Introduction to Awk

March 30, 2020

Awk is a processing language for data reading and manipulation. If you need to quickly process a text pattern inside a file, especially if your file contains rows and columns, awk might be the tool for the job.

Let's see some examples.

This command line kills the process running on localhost:3000 (don't worry trying to understand the code below. I will go over it later):

lsof -i:3000 | awk '/LISTEN/ {print $2}' | xargs kill -9

Let's do something simpler:

awk '{print}' server.rb

Displays file content, similar to cat server.rb. Awk also makes it easy to add filter. If you want display only lines that contains the word "run", you can do:

awk '/run/ {print}' server.rb

Very powerful. I am not even scratching the surface of the awk iceberg.

Basic Syntax

Awk's basic syntax is:

awk 'pattern {action}' file

One important action is print. Let's do some examples with print; I will go over pattern later.

For this, let's create a file called awk.ward (pun intended):

echo 'Awk. Or do not awk. There is no try' > awk.ward

To get the content of file, we can do:

awk '{print $0}' awk.ward

Let's try another print variation, this time we will hard code it:

awk '{print "Hello awk!"}' awk.ward

This prints "Hello awk!" regardless of what the file content is.

Fields

Earlier we saw:

awk '{print $0}' awk.ward

You may wonder, what $0 is. In awk,$0 represents the whole record match. Usually it is the entire line. You can do the same with a simple print statement ({print $0} is the same as {print}).

In addition, awk also captures different "fields" in a line. By default, it is delimited by space and tabs. Let's check out the fields:

awk '{print $0}' awk.ward
awk '{print $1}' awk.ward
awk '{print $2}' awk.ward
awk '{print $9}' awk.ward

My awk.ward file contains 1 line and 9 fields (each separated by space).
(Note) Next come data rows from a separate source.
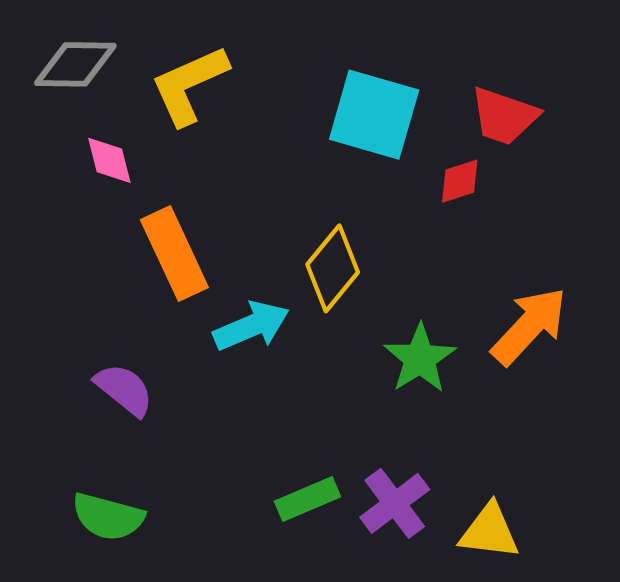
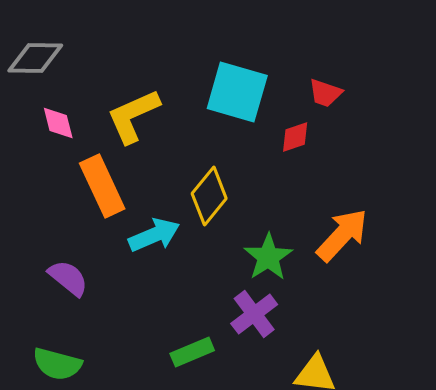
yellow L-shape: (189, 85) -> (133, 116), moved
red trapezoid: (504, 116) -> (325, 93), size x0.7
purple cross: (395, 503) -> (254, 314), moved

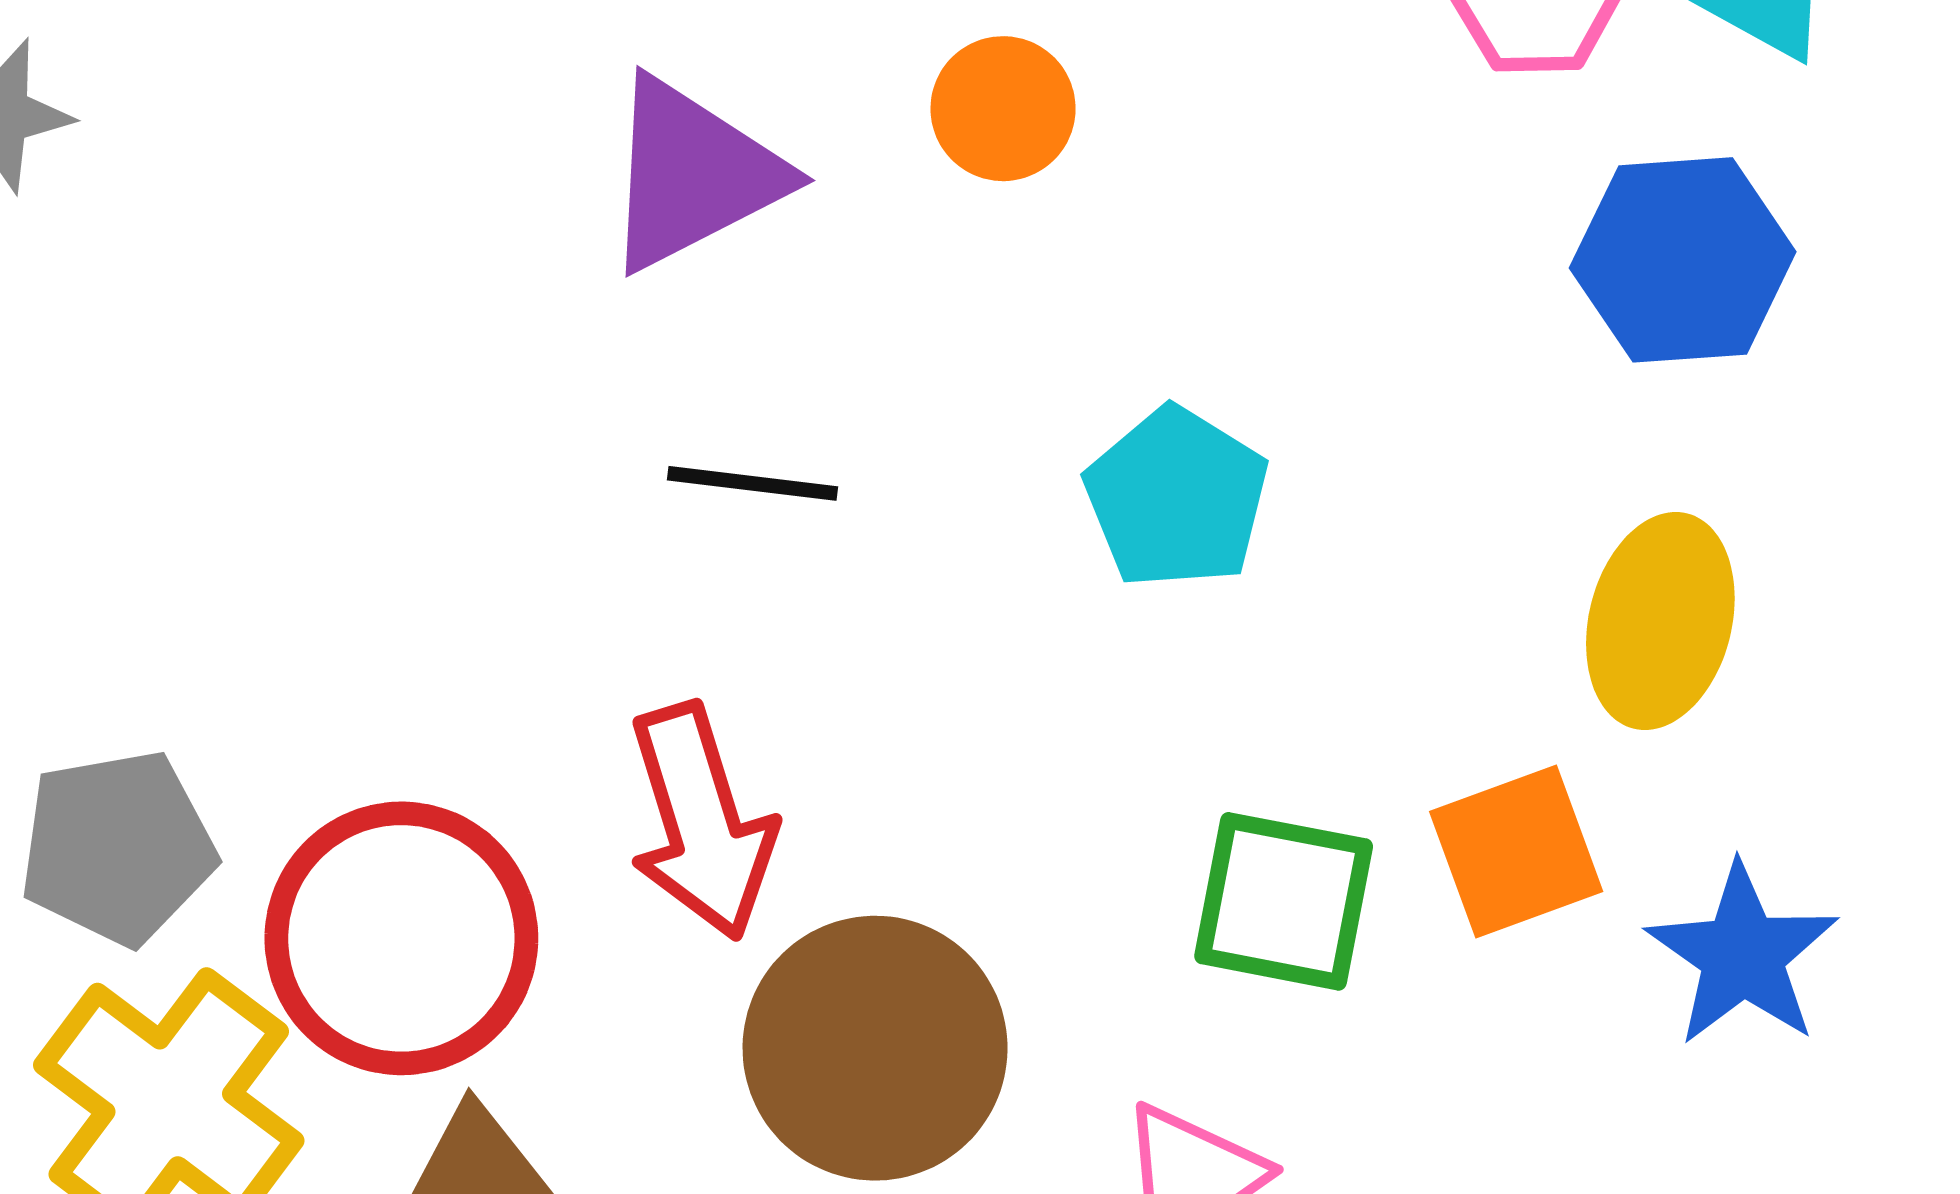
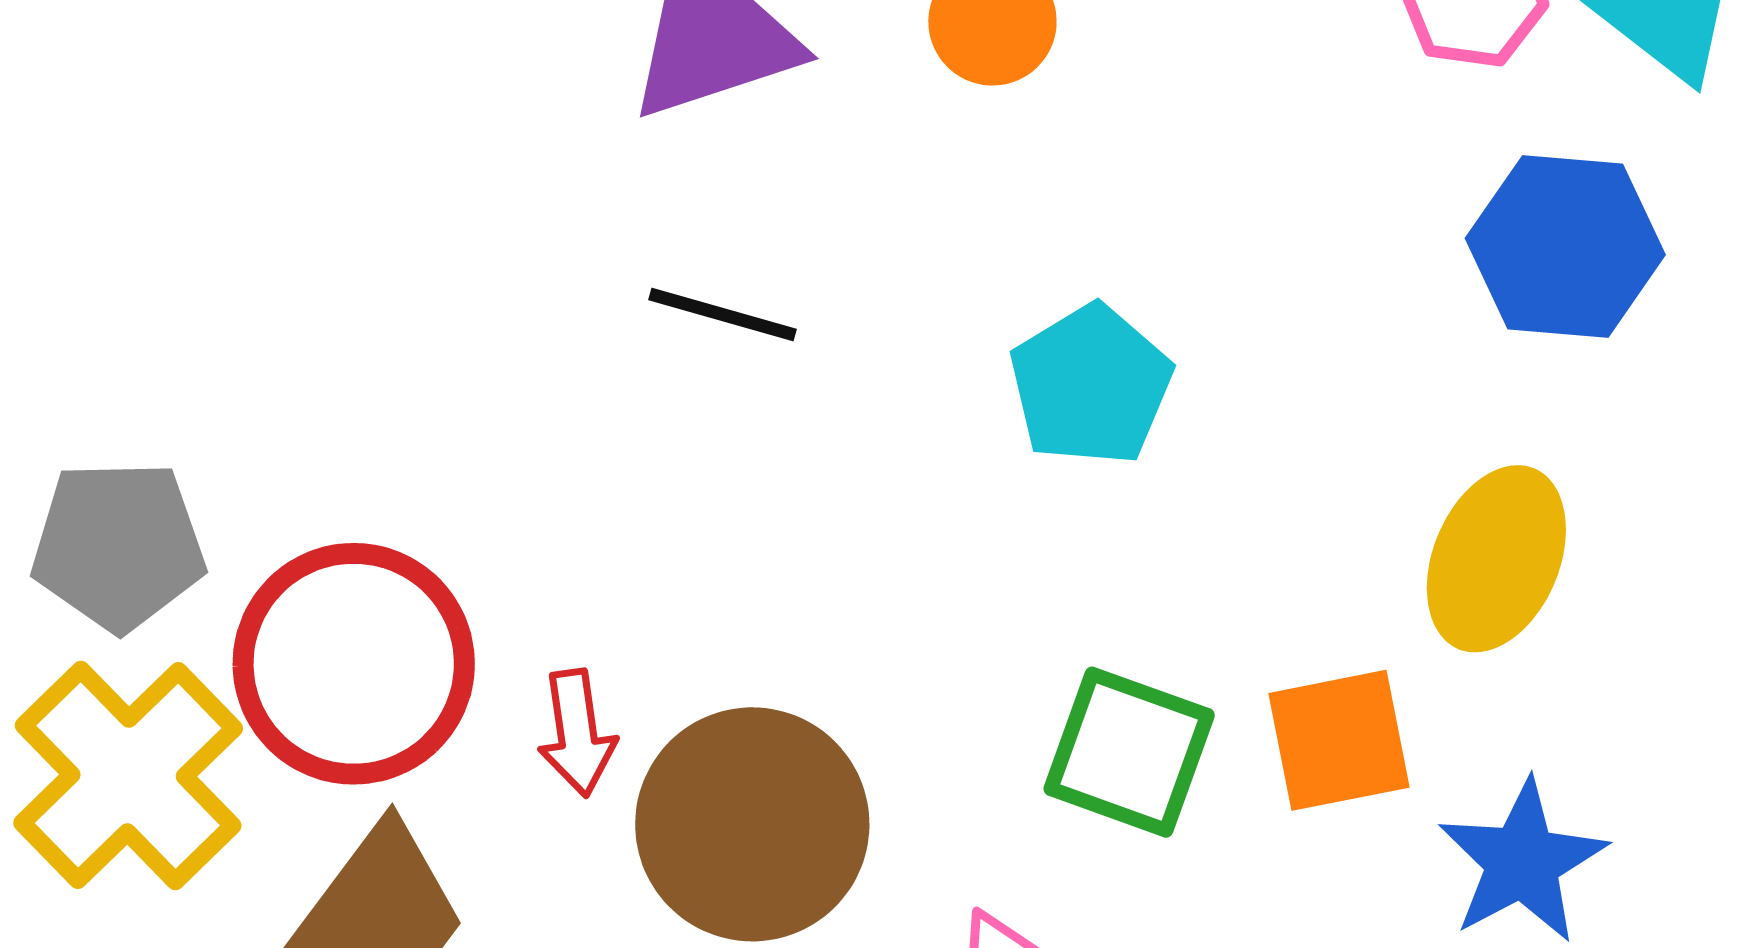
red arrow: (701, 822) -> (577, 733), moved, size x0.6

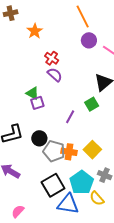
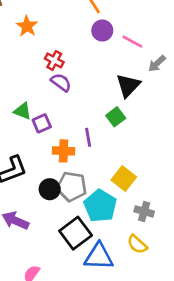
green triangle: (32, 93) -> (23, 111), moved
purple line: (70, 117) -> (88, 137), turned -32
black circle: (39, 138) -> (50, 189), moved
orange cross: (69, 152) -> (64, 151), moved
cyan pentagon: (82, 182) -> (100, 206), moved

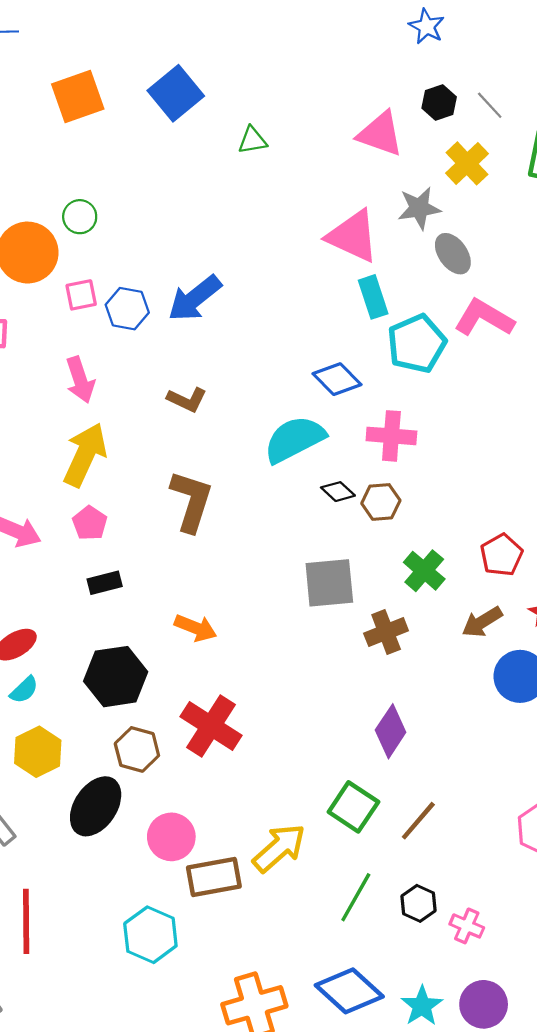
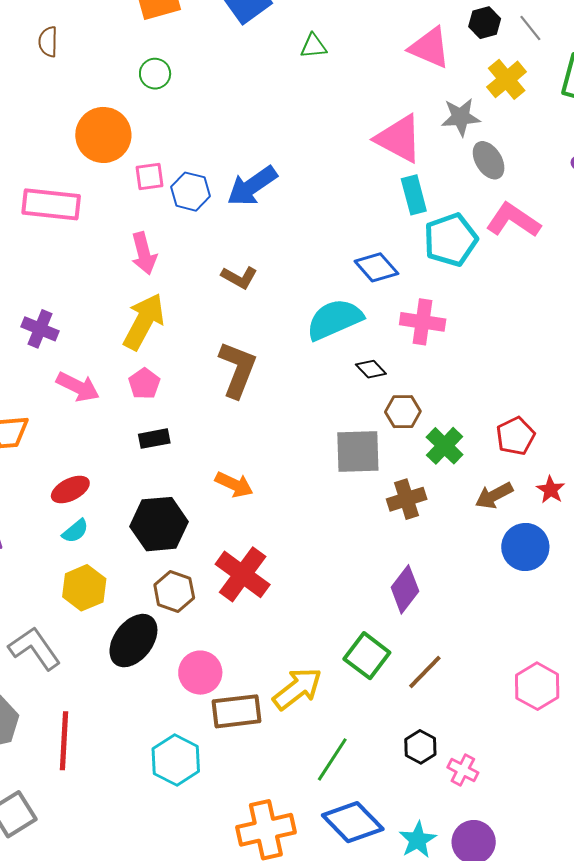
green circle: (80, 217) -> (155, 74), moved
brown hexagon: (381, 502) -> (403, 412), moved
green line: (356, 897) -> (332, 759), moved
If you ask awk to print fields higher than what awk captures (like field 10), it returns empty:

awk '{print $10}' awk.ward

You can change the delimiter with -F. In this case, we want to capture each field separated by ., not space. To tell awk to separate it with ., we use -F.:

awk -F. '{print $1}' awk.ward
awk -F. '{print $2}' awk.ward
awk -F. '{print $3}' awk.ward

You can also print multiple fields at once:

awk -F. '{print $2, $3, $1}' awk.ward 
## Or do not awk  There is no try Awk

Pattern matching

Recall our basic awk syntax: awk 'pattern {action}' file

Let's talk about pattern now. It accepts Basic regex rules. For example, to match any letters a-z:

awk '/[A-Za-z]+/ {print "I have string"}' awk.ward

To match integer (it won't display anything because there is no integer inside awk.ward):

awk '/[0-9]+/ {print "I have integer"}' awk.ward

If we create a new file, testFile.txt and inside we have:

1. This is first line
2. This is second line
3. This is third line
This is not part of the list

If we run awk '/[0-9]+/ {print}' testFile.txt, we get:

1. This is first line
2. This is second line
3. This is third line

Our command works as expected. It omits "This is not part of the list" because the last line does not contain any integer (/[0-9]+/).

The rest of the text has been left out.